- TASK -
Only the final stretch of the data is wanted: reproduce the line containing "Describe the element at coordinates (65, 2363)" and each line after it, exactly.

[INFORMATION SUPPLIED — start]

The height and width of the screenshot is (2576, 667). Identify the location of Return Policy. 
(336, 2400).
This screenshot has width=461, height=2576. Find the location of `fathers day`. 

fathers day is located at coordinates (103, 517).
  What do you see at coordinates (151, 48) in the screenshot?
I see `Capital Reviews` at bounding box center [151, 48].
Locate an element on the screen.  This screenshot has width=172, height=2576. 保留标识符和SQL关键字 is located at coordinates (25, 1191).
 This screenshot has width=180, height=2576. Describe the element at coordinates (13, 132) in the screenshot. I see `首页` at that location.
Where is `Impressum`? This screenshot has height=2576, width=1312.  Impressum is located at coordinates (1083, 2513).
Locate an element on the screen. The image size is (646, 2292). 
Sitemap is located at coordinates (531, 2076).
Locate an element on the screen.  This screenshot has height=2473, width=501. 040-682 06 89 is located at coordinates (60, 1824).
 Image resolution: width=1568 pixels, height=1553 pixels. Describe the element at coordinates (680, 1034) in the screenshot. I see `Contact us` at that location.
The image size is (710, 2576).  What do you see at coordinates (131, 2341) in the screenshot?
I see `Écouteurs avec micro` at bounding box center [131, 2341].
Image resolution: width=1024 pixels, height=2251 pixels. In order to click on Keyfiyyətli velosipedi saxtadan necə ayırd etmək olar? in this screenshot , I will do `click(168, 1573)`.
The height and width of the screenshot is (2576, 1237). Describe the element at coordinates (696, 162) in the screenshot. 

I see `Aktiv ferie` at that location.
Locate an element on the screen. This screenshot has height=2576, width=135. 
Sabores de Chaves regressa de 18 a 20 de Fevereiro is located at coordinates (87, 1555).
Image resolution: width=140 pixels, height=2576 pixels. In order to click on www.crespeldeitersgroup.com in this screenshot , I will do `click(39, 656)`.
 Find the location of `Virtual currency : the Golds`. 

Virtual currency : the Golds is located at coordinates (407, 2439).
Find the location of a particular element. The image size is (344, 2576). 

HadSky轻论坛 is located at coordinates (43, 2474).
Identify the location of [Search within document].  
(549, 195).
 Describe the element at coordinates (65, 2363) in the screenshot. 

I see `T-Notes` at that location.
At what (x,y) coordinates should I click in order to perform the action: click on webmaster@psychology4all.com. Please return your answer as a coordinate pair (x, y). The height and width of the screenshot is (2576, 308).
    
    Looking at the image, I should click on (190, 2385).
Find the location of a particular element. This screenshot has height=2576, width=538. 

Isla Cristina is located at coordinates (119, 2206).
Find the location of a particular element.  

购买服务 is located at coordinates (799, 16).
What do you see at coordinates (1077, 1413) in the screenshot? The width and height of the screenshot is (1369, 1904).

[INFORMATION SUPPLIED — finish]

- RESULT FOR THIS EXERCISE -
 Describe the element at coordinates (65, 2363) in the screenshot. 

I see `T-Notes` at that location.
At what (x,y) coordinates should I click in order to perform the action: click on webmaster@psychology4all.com. Please return your answer as a coordinate pair (x, y). The height and width of the screenshot is (2576, 308).
    
    Looking at the image, I should click on (190, 2385).
Find the location of a particular element. This screenshot has height=2576, width=538. 

Isla Cristina is located at coordinates (119, 2206).
Find the location of a particular element.  

购买服务 is located at coordinates (799, 16).
What do you see at coordinates (1077, 1413) in the screenshot? The width and height of the screenshot is (1369, 1904).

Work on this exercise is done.